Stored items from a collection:
= = =

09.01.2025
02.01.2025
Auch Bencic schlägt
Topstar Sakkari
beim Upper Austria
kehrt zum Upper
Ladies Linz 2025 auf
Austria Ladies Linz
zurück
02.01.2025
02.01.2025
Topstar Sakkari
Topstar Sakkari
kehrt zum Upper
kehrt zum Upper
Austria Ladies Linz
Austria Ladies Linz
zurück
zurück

= = =

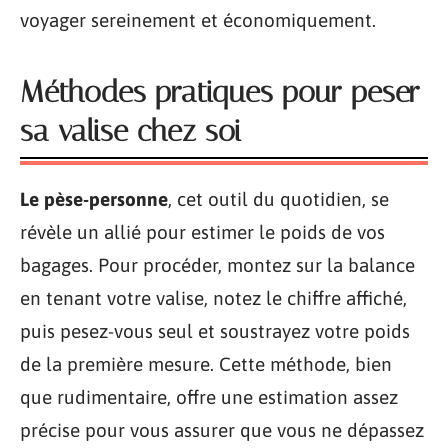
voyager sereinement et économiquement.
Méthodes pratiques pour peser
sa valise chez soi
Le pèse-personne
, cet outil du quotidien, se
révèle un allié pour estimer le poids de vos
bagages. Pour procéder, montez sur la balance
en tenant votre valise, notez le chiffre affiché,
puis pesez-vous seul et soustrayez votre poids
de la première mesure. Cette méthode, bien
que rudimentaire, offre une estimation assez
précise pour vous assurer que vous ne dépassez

= = =

=== EXERCISE BRIEF ===
Reprint exactly the lines above that start at the one with "révèle un allié pour estimer le poids de vos" and end at the one with "précise pour vous", keeping both and adding none.

=== SOLUTION ===
révèle un allié pour estimer le poids de vos
bagages. Pour procéder, montez sur la balance
en tenant votre valise, notez le chiffre affiché,
puis pesez-vous seul et soustrayez votre poids
de la première mesure. Cette méthode, bien
que rudimentaire, offre une estimation assez
précise pour vous assurer que vous ne dépassez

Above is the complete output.